◆ The task
Lines before the one containing "is run by a" are left out; return that line and every line after it exactly, through the end of the data below.

◆ Data for review

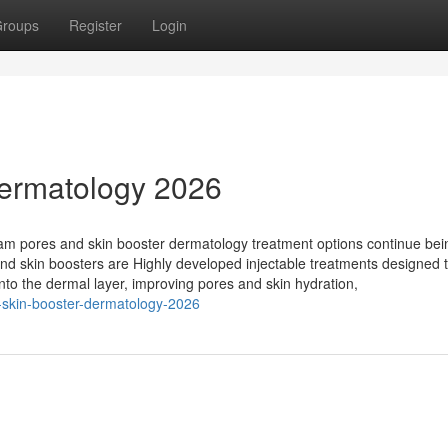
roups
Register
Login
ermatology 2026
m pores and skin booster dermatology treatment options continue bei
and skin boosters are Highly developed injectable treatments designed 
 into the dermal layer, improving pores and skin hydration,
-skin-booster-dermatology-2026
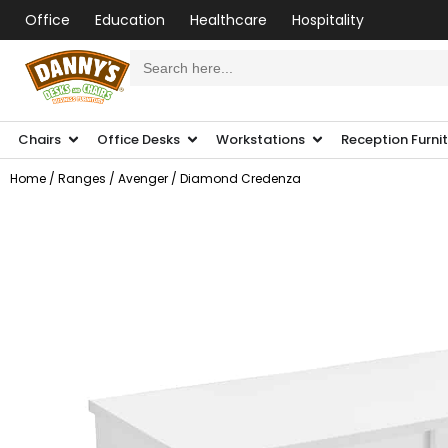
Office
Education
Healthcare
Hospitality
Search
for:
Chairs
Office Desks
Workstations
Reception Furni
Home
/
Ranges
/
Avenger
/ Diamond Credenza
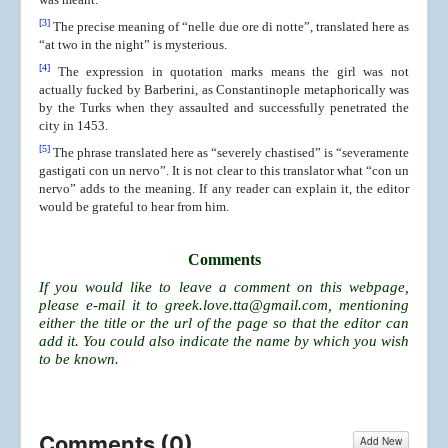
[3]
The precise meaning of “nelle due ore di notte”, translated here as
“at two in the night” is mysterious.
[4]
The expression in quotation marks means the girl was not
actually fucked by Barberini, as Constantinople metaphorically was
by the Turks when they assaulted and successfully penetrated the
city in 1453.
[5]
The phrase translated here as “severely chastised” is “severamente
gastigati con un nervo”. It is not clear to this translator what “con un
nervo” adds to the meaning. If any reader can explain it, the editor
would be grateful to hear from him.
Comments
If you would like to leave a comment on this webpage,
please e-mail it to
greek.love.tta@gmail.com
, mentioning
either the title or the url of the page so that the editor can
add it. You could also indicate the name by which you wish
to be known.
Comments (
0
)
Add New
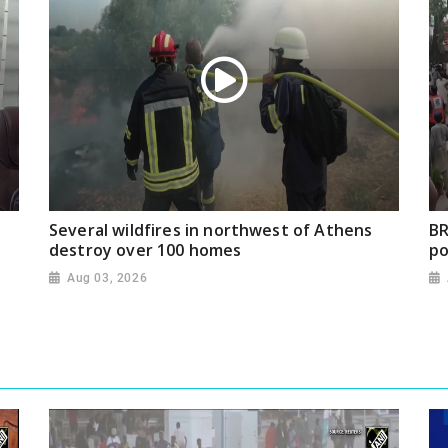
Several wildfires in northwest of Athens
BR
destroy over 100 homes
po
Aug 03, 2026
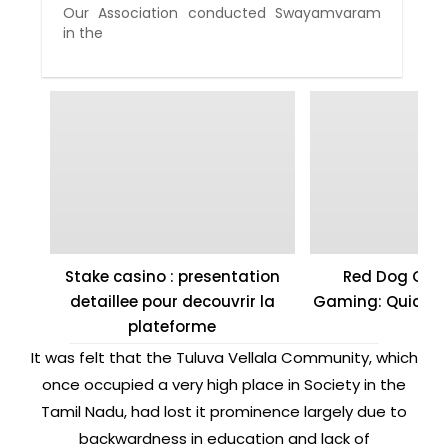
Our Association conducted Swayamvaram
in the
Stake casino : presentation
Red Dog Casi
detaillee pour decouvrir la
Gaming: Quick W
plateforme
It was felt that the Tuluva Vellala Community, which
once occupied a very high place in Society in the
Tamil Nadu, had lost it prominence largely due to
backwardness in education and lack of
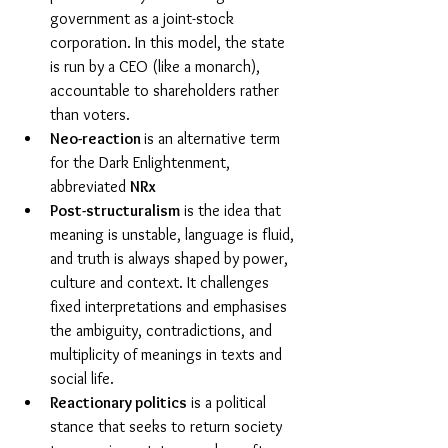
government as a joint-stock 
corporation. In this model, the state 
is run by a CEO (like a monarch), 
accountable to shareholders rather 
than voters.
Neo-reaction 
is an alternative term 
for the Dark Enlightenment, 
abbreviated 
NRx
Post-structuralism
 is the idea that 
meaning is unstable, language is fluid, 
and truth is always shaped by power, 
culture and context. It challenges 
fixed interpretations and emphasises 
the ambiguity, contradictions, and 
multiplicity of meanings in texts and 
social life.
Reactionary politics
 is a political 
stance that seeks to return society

◆ Response area
is run by a CEO (like a monarch), 
accountable to shareholders rather 
than voters.
Neo-reaction 
is an alternative term 
for the Dark Enlightenment, 
abbreviated 
NRx
Post-structuralism
 is the idea that 
meaning is unstable, language is fluid, 
and truth is always shaped by power, 
culture and context. It challenges 
fixed interpretations and emphasises 
the ambiguity, contradictions, and 
multiplicity of meanings in texts and 
social life.
Reactionary politics
 is a political 
stance that seeks to return society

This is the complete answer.